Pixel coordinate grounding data
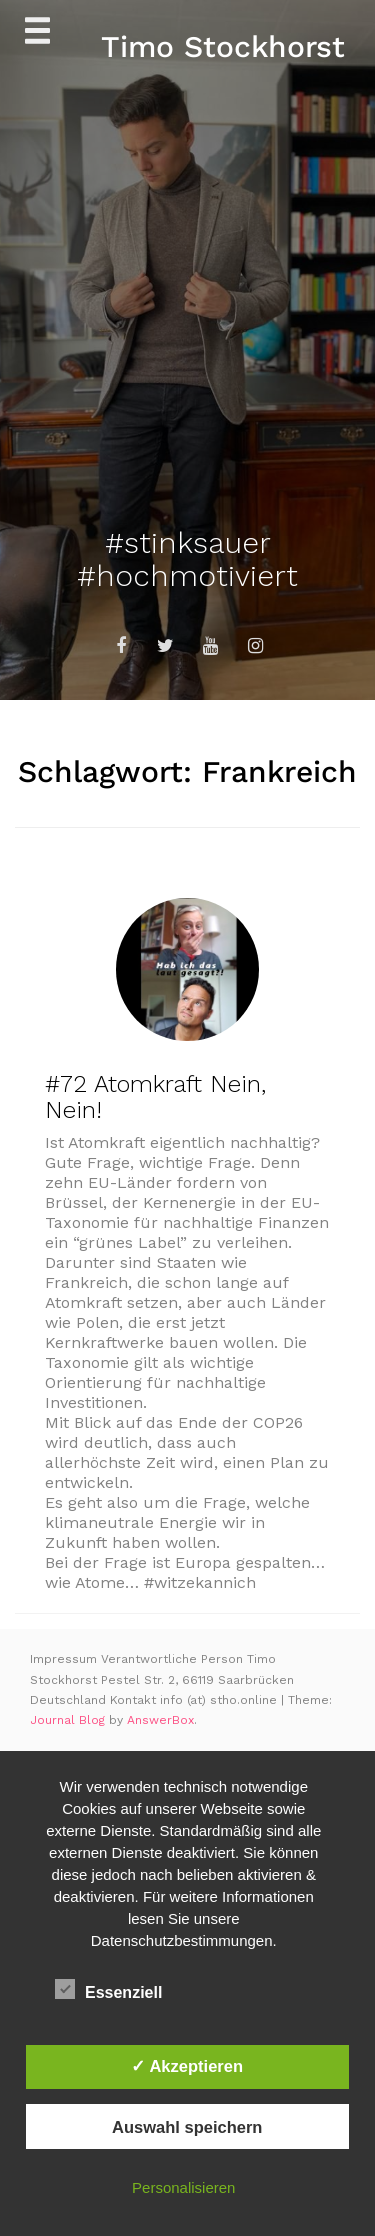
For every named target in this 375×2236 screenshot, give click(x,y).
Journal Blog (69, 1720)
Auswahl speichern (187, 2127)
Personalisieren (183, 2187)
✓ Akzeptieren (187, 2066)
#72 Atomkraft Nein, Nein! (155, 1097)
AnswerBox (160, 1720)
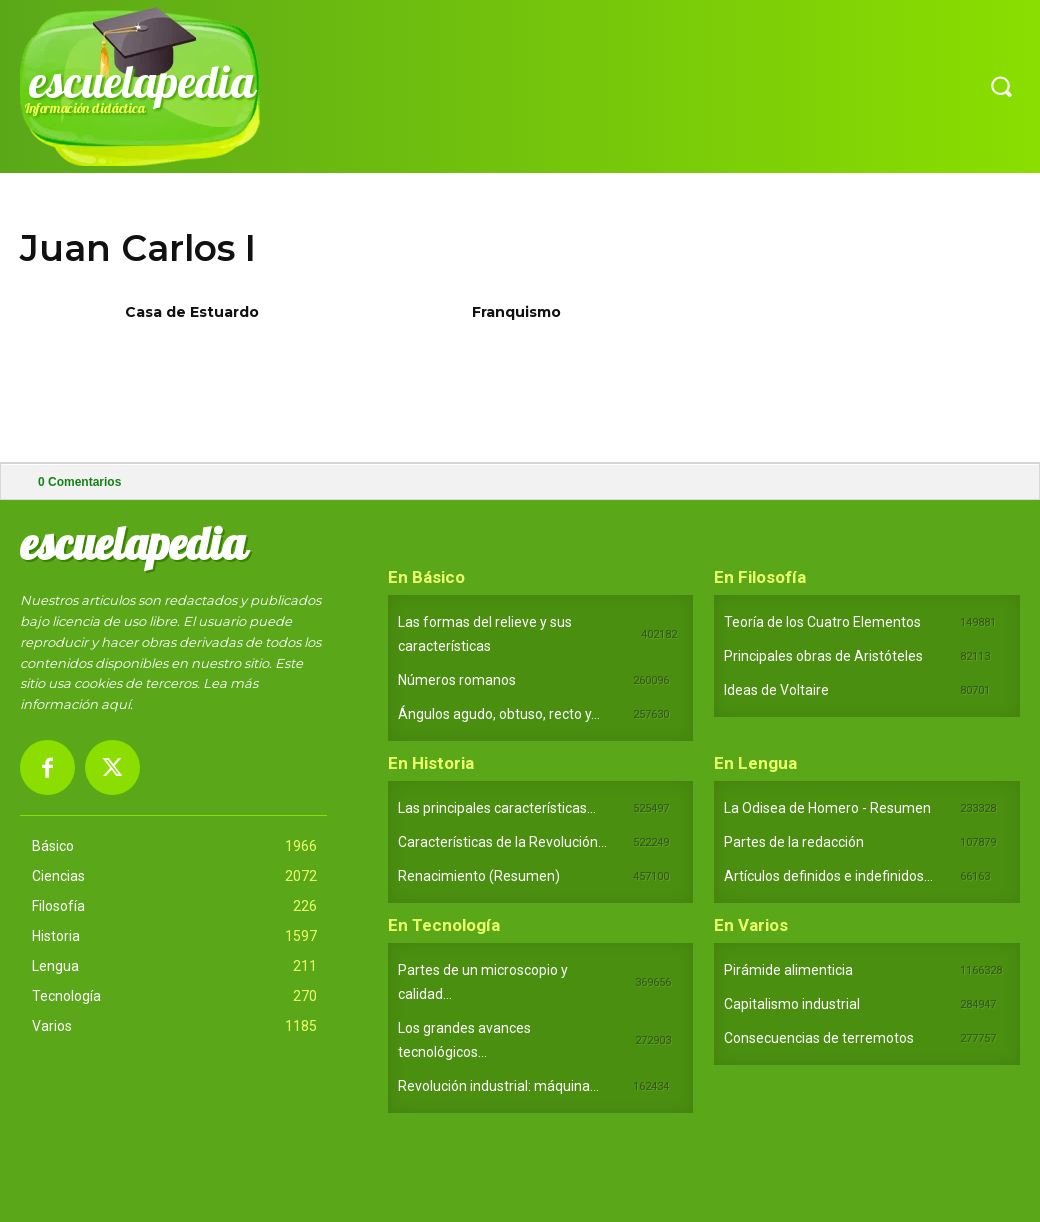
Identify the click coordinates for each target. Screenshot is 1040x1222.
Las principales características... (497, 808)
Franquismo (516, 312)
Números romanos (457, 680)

* * *

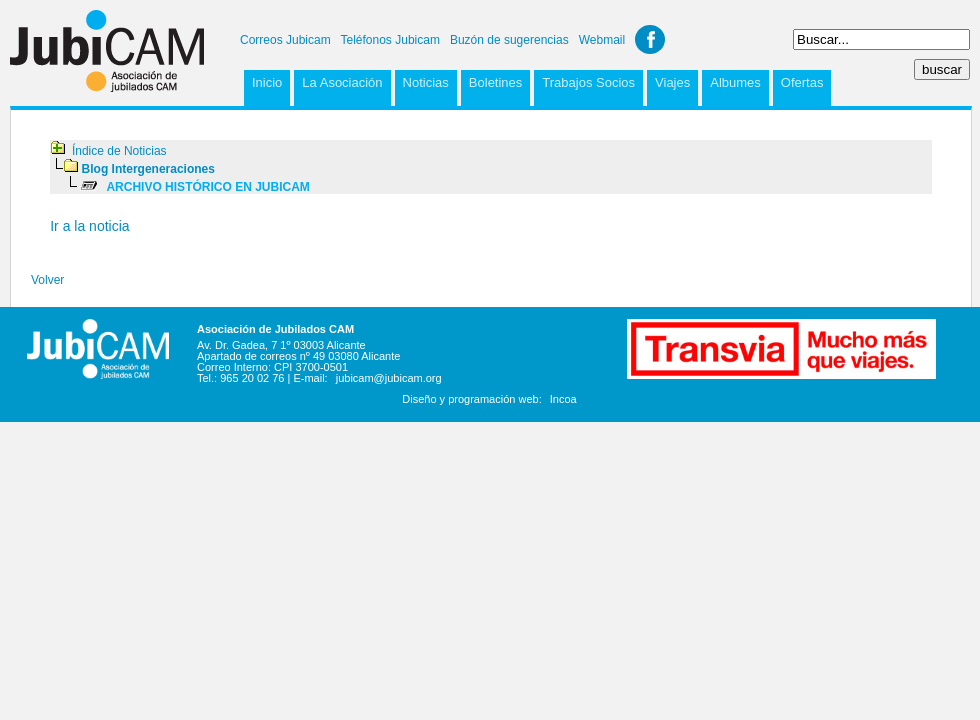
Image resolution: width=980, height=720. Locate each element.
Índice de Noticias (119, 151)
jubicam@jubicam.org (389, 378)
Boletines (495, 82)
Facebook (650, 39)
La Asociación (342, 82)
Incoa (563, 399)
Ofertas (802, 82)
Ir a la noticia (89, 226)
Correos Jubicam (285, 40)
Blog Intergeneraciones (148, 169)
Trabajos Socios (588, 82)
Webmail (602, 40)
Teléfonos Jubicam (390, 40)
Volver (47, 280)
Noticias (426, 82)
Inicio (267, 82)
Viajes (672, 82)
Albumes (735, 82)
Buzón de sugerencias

**What you are asked to do:**
Starting from the line with "#72 Atomkraft Nein, Nein! (155, 1097)" in the records above, repeat each line exactly until you have written the line with "Números romanos (457, 680)", then stop; drop the pictures.

**Problem solution:**
#72 Atomkraft Nein, Nein! (155, 1097)
AnswerBox (160, 1720)
Identify the click coordinates for each target. Screenshot is 1040x1222.
Las principales características... (497, 808)
Franquismo (516, 312)
Números romanos (457, 680)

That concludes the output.